There is also the need to feel trust. Some staff within those services will not behave in that way. How do you get them to speak up, share their concerns and want to make a difference to people? There is much to be done around disrupting patterns, being on those wards and using those sensing skills to really hear what people say and understanding it is not just that they keep saying something because they are unwell. I am sure we have seen what some of those people say about their treatment, as we noticed in the IC(E)TRs as well. How is that used to inform their care and take action locally?

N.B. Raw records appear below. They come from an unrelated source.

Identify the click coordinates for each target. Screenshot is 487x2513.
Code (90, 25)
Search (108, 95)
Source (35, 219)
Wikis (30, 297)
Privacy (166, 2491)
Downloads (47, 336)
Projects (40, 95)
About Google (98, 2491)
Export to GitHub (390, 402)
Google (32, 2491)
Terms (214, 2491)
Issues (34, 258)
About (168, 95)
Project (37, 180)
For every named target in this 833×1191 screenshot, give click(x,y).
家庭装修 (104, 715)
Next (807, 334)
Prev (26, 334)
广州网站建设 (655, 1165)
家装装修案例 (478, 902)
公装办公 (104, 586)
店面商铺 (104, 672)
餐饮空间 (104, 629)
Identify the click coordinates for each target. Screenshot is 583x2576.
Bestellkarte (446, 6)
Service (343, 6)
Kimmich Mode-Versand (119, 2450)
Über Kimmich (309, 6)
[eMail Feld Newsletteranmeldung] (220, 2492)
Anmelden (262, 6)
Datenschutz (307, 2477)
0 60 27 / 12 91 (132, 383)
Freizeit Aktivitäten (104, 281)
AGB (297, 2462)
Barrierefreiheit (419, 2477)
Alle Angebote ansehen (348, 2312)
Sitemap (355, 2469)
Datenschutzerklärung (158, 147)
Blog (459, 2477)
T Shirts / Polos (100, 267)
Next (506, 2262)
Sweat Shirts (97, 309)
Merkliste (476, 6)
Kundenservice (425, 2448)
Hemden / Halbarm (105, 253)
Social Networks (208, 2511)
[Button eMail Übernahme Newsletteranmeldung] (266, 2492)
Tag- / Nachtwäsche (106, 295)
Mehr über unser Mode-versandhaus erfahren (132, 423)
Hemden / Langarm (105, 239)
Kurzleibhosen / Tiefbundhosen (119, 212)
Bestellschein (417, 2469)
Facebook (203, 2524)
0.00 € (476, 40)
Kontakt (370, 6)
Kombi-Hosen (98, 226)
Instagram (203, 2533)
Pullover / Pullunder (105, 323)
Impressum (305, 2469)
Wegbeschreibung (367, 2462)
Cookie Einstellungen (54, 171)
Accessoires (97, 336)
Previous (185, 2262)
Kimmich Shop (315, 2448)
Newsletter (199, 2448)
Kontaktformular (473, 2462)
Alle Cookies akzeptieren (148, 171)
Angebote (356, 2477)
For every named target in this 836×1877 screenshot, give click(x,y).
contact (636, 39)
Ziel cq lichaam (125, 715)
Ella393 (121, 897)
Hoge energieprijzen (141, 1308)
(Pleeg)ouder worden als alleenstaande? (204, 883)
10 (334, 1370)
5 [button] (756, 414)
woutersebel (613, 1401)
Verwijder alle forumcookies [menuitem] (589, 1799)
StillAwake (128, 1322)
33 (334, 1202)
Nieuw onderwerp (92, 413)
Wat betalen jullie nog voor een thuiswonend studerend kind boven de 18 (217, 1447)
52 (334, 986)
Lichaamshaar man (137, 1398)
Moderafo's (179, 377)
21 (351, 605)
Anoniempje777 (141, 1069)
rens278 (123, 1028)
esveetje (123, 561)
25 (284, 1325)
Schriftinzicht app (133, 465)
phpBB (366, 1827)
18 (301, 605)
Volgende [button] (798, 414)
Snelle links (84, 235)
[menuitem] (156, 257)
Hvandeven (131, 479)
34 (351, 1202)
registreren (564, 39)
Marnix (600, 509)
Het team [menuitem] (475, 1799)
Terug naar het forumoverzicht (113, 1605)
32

As you know, we can go and inspect, and we can prosecute—in particular circumstances, around a provider and registered manager. The effort needs to come in trying to spot the signs early and do preventive work to create healthy cultures that nurture a workforce and the compassionate care that everybody wants to receive. That is where we need to put greater focused effort—all of us together—on what each of us can do within organisations and services themselves to create that culture with people who really listen to those using services and their families.
Dr Dan Poulter: Quickly picking up on what Mr Duggan said about boards, ultimately the board should know what is going on in an organisation and should have collective accountability for what takes place in that organisation—notwithstanding the point about different directorates and service directors also having more day-to-day understanding. We know that throughout healthcare, in this case mental health care, the calibre of boards can vary. The type of people on those boards at a non-executive level can vary. Is there anything we can do, through legislation or the Bill, to strengthen boards and their reporting structures, or anything that would help make these manifestations of poor care less likely?
Sean Duggan: It is difficult to answer that. I will go away and think about what can be done, if anything. There is so much work going on around boards, such as monitoring boards and supporting boards, or identifying whether we have the right composition of boards. I regularly meet with chairs and they are constantly looking at their governance and how to strengthen it.
The issue is in reporting up. When subcultures are not going right, how is that reported up to the board? There are areas where that works very well, and we could do a lot more in sharing that. I do not know that anything could be put in legislation about that. However, we can all do a lot of work to ensure that where things go well, we pocket that up and share good practice, et cetera, so that others do it, too. I cannot think of anything straightaway that would be helpful to put in the Bill.
The Chair: We must end this session there. Thank you very much to our witnesses for their contributions; they are enormously helpful to our deliberations. We are very grateful.